O terceiro passo consiste nas perguntas, porque a contemplação dos Exercícios Espirituais sempre se concretiza naquilo que agrada ao Senhor que eu faça aqui e agora.

A segunda chave de leitura do discurso pode ser o caráter transcendental da abordagem.

O papa pergunta simplesmente aquilo que dá sabor à vida do nosso sacerdote, de quem vem, qual é a razão. Mas não se trata de perguntas "específicas", mas transcendentais, perguntas que dizem respeito à beleza do sacerdócio, ao seu bem último, à sua verdade no sentido mais amplo.

A beleza não é para os olhos, como dissemos. O nosso sacerdote poderá estar cansado, um pouco despenteado, até mesmo um pouco mal-humorado às vezes. Nem ele "vê" a beleza no entrelaçamento do trabalho cotidiano. Mas ele sente o sabor de Cristo naquilo que faz...

Abordando a segunda pergunta, "em favor de quem o nosso sacerdote oferece o seu serviço", o papa inverte novamente a perspectiva. Antes de se dirigir aos destinatários do seu serviço, ele nos faz "sentir o que sente o nosso sacerdote": ele se sente parte da Igreja, da sua comunidade, do santo povo de Deus, dos seus irmãos sacerdotes.

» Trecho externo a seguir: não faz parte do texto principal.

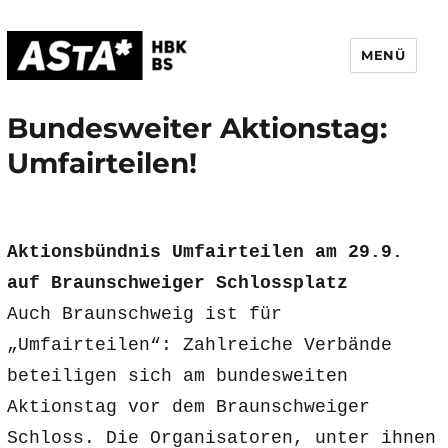
MENÜ
AStA HBK Braunschweig
Bundesweiter Aktionstag:
Umfairteilen!
Aktionsbündnis Umfairteilen am 29.9.
auf Braunschweiger Schlossplatz
Auch Braunschweig ist für
„Umfairteilen“: Zahlreiche Verbände
beteiligen sich am bundesweiten
Aktionstag vor dem Braunschweiger
Schloss. Die Organisatoren, unter ihnen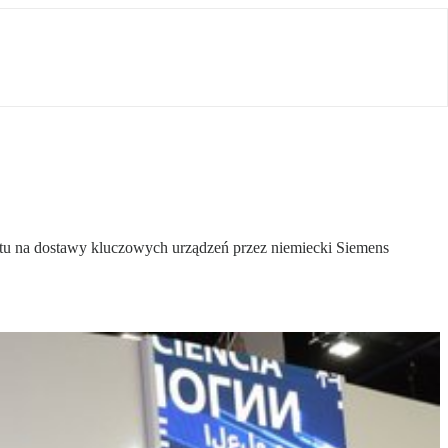
aktu na dostawy kluczowych urządzeń przez niemiecki Siemens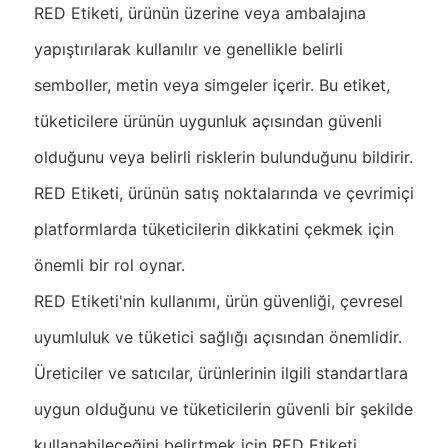
RED Etiketi, ürünün üzerine veya ambalajına
yapıştırılarak kullanılır ve genellikle belirli
semboller, metin veya simgeler içerir. Bu etiket,
tüketicilere ürünün uygunluk açısından güvenli
olduğunu veya belirli risklerin bulunduğunu bildirir.
RED Etiketi, ürünün satış noktalarında ve çevrimiçi
platformlarda tüketicilerin dikkatini çekmek için
önemli bir rol oynar.
RED Etiketi'nin kullanımı, ürün güvenliği, çevresel
uyumluluk ve tüketici sağlığı açısından önemlidir.
Üreticiler ve satıcılar, ürünlerinin ilgili standartlara
uygun olduğunu ve tüketicilerin güvenli bir şekilde
kullanabileceğini belirtmek için RED Etiketi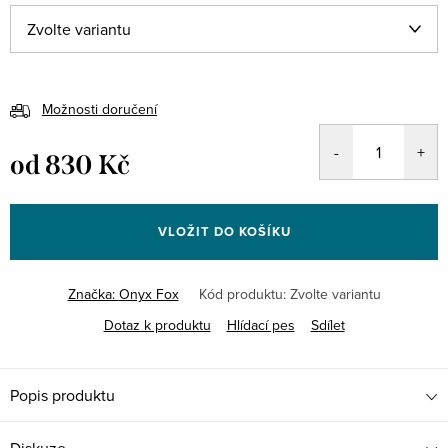
Možnosti doručení
od
830 Kč
Měrná
cena:
VLOŽIT DO KOŠÍKU
Značka:
Onyx Fox
Kód produktu:
Zvolte variantu
Dotaz k produktu
Hlídací pes
Sdílet
Popis produktu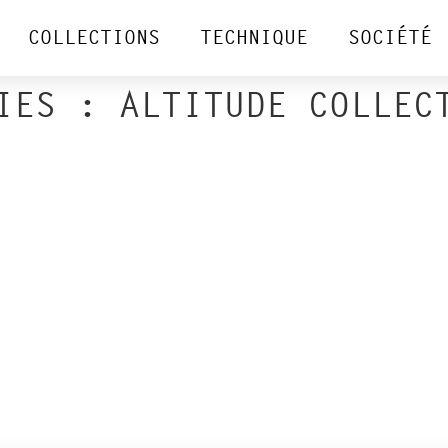
COLLECTIONS
TECHNIQUE
SOCIÉTÉ
RIES :
ALTITUDE COLLEC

Antes de perguntar "por quem", Francisco faz as perguntas sobre "com quem" e "em quem". Ele faz degustar a pertença às pessoas e não às coisas. Nota-se isso no fim, quando fala da gestão das estruturas e dos bens econômicos:

"Mantenham somente o que pode servir para a experiência de fé e de caridade do povo de Deus."

Não uma pastoral de conservação das coisas, mas a serviço das pessoas, que nos fazem sair da nossa autorreferencialidade. A terceira pergunta diz respeito à "razão da doação", e essa razão é o Reino. A visão – agora sim – do Reino que Francisco oferece tem um horizonte amplo. É "a terra visitada todas as manhãs pela presença de Deus", é o caminho que "a história humana percorre, apesar de todos os atrasos, as obscuridades e as contradições"; é "a visão que Jesus tem do homem", e isso lhe dá uma "alegria que permite relativizar todo o resto".

Por fim, o Santo Padre explica que "delineou" a tríplice pertença que nos constitui como sacerdotes: a pertença ao Senhor que saboreamos, a pertença à Igreja, o nosso bem possuído, e a pertença ao Reino, como horizonte que nos ilumina e nos atrai. Essa tríplice pertença "é um tesouro em vasos de barro e deve ser conservado e promovido".

A terceira chave de leitura do discurso visa a buscar a conversão do nosso modo de pensar.

Essa conversão, que leva a pensar a partir da visão do homem que Jesus tem, requer uma mudança no protagonismo, em vez de nos conceitos. Se voltarmos ao início do discurso, vemos que ele coloca o nosso olhar "na justa luz" para contemplar a forma autêntica do sacerdote: é o Espírito, cuja força deve ser conservada.

Pôr-se em atitude de escuta significa deixar que o Espírito, que é o protagonista na história da Igreja, também seja protagonista da desejada renovação do clero. Uma renovação que também tem um componente geracional, como observou o Santo Padre no início, perguntando, com alegria, o número dos novos (mais de 36), porque se sentia na sala "o perfume do crisma" dos bispos recentemente ordenados.